A media appearance once required a two-day trip to a studio in Birmingham or Manchester – now I can get a piece done and be back in my office within ten minutes. This saves me lots of time, which I can spend on my research and my students instead.

With this new system in place, many more academics will want to do pieces for the media because they can fit the activity into their diary. As an institution, this helps further the reach and impact of our research.”

Find out more about how people have been using the network to stream to broadcasters, and what the media have to say about the service.

Good enough for jazz: for ground-breaking remote rehearsals, workshops, and performances

Musicians play in real-time using LOLA 

Watch musicians at sites in Edinburgh and London play in real-time over the Janet network. 

In our digital age it is not only important for universities to promote themselves through the media, but also to raise their profile through joint working and digital partnerships with companies or other universities in the UK and abroad.
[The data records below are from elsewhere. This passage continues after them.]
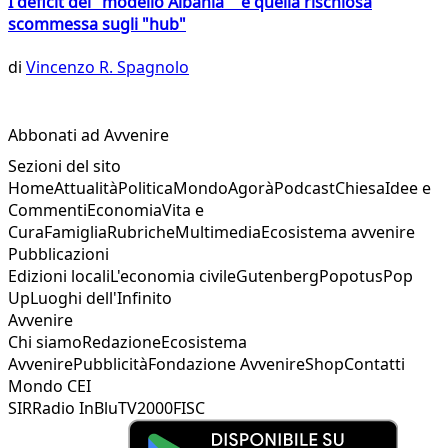
I deficit del "modello Albania" e quella rischiosa
scommessa sugli "hub"
di
Vincenzo R. Spagnolo
Abbonati ad Avvenire
Sezioni del sito
Home
Attualità
Politica
Mondo
Agorà
Podcast
Chiesa
Idee e
Commenti
Economia
Vita e
Cura
Famiglia
Rubriche
Multimedia
Ecosistema avvenire
Pubblicazioni
Edizioni locali
L'economia civile
Gutenberg
Popotus
Pop
Up
Luoghi dell'Infinito
Avvenire
Chi siamo
Redazione
Ecosistema
Avvenire
Pubblicità
Fondazione Avvenire
Shop
Contatti
Mondo CEI
SIR
Radio InBlu
TV2000
FISC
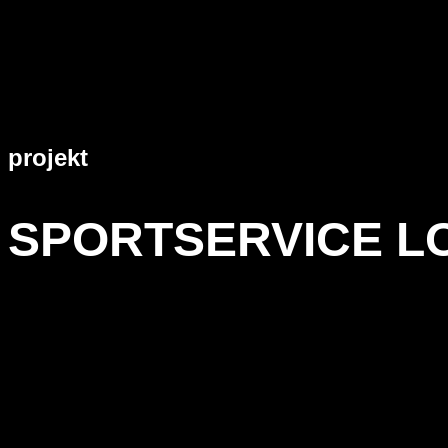
projekt
SPORTSERVICE L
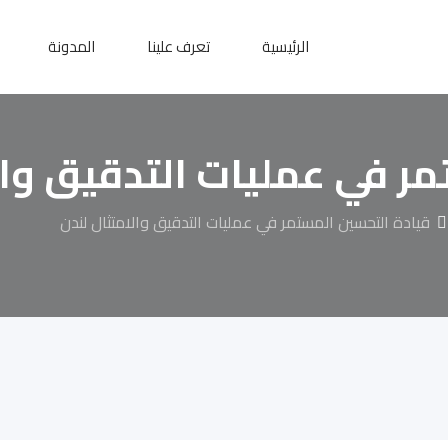
الرئيسية
تعرف علينا
المدونة
ر في عمليات التدقيق وال
قيادة التحسين المستمر في عمليات التدقيق والامتثال لندن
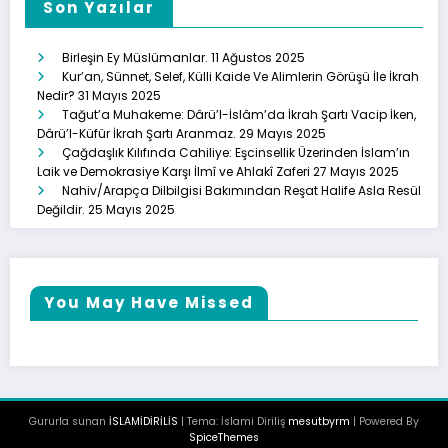
Son Yazılar
Birleşin Ey Müslümanlar.
11 Ağustos 2025
Kur’an, Sünnet, Selef, Külli Kaide Ve Alimlerin Görüşü İle İkrah
Nedir?
31 Mayıs 2025
Tağut’a Muhakeme: Dârü’l-İslâm’da İkrah Şartı Vacip İken,
Dârü’l-Küfür İkrah Şartı Aranmaz.
29 Mayıs 2025
Çağdaşlık Kılıfında Cahiliye: Eşcinsellik Üzerinden İslam’ın
Laik ve Demokrasiye Karşı İlmî ve Ahlakî Zaferi
27 Mayıs 2025
Nahiv/Arapça Dilbilgisi Bakımından Reşat Halife Asla Resül
Değildir.
25 Mayıs 2025
You May Have Missed
Gururla sunan
İSLAMİDİRİLİS
| Tema: İslami Diriliş
mesutbyrm
| Powered By
SpiceThemes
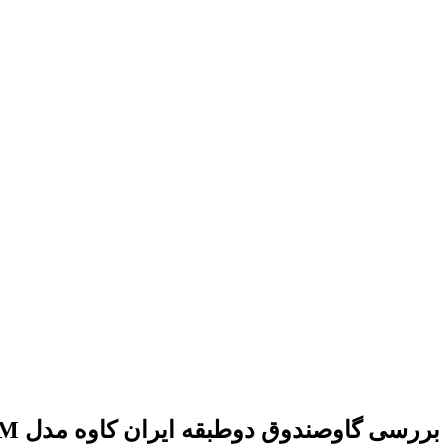
بررسی گاوصندوق دوطبقه ایران کاوه مدل 350DKRM | امنیت مجزا برای دو کاربر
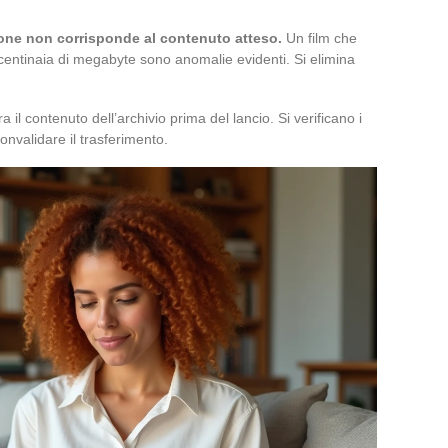
ione non corrisponde al contenuto atteso.
Un film che
centinaia di megabyte sono anomalie evidenti. Si elimina
ra il contenuto dell’archivio prima del lancio. Si verificano i
convalidare il trasferimento.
Not only does the technology of our network allow this type of collaboration, but it also helps to improve students’ skills and experience and makes them ready for a digital workplace. 
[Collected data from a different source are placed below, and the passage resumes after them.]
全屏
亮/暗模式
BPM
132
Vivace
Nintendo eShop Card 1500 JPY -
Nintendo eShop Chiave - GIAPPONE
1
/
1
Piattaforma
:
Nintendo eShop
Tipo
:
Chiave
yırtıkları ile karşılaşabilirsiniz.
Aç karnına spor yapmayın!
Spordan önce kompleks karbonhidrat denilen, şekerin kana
We’ve been able to connect music and dance performers across the globe using some unique streaming technology. LOw LAtency Audio Visual Streaming System, or LOLA (created by our Italian counterparts GARR and the Conservatorio di Musica Giuseppe Tartini), makes it possible to interact naturally with others across vast distances via a high speed, high performance network such as Janet.

Previous attempts to rehearse or perform by link-up have not been the ‘real deal’ that our network and LOLA can offer: either they are time-delayed in some way (which is sometimes effective, but not suitable for simultaneous performance) or the delay between sites is unacceptable. Janet and LOLA can broadcast in such high quality sound and with such a short (indeed, undetectable) delay that it’s possible to rehearse, workshop and perform in real time, satisfying even the finely-tuned ears of professional musicians.

The brightest heaven of invention: bringing the Royal Shakespeare Company to life in schools

We’re already part of a national Royal Shakespeare Company project to stream broadcasts of Shakespeare’s plays which relies on our servers for speed, quality and reliability. In the past five years, these hugely popular broadcasts have been viewed by more than 89,000 students.

The events demonstrate the Janet network core’s capability of handling large volumes of digital information.  Past broadcasts, which are streamed into school classrooms at 720p HD, have used more than 1TB over a three-hour period. Our world class infrastructure allows 38 National Student Television Association (NaSTA) stations and 77 Student Radio Association (SRA) stations to offer these live streaming channels.